What you produce should match the records below precisely, except that images are removed.

BEGIN Materials provided

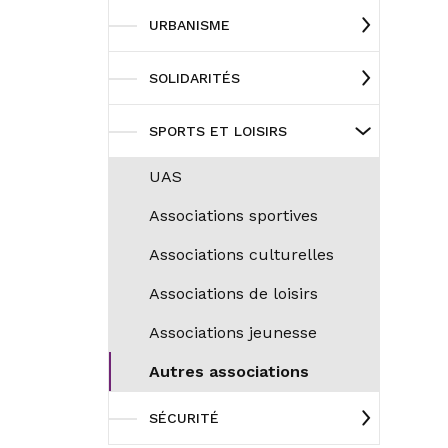
URBANISME
SOLIDARITÉS
SPORTS ET LOISIRS
UAS
Associations sportives
Associations culturelles
Associations de loisirs
Associations jeunesse
Autres associations
SÉCURITÉ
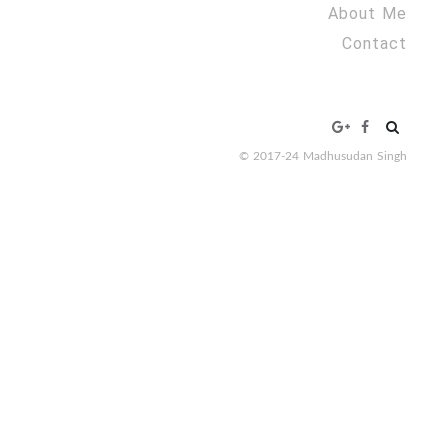
About Me
Contact
Search
for:
© 2017-24 Madhusudan Singh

END Materials provided

[Exercise answer]:
URBANISME
SOLIDARITÉS
SPORTS ET LOISIRS
UAS
Associations sportives
Associations culturelles
Associations de loisirs
Associations jeunesse
Autres associations
SÉCURITÉ
About Me
Contact
Search
for:
© 2017-24 Madhusudan Singh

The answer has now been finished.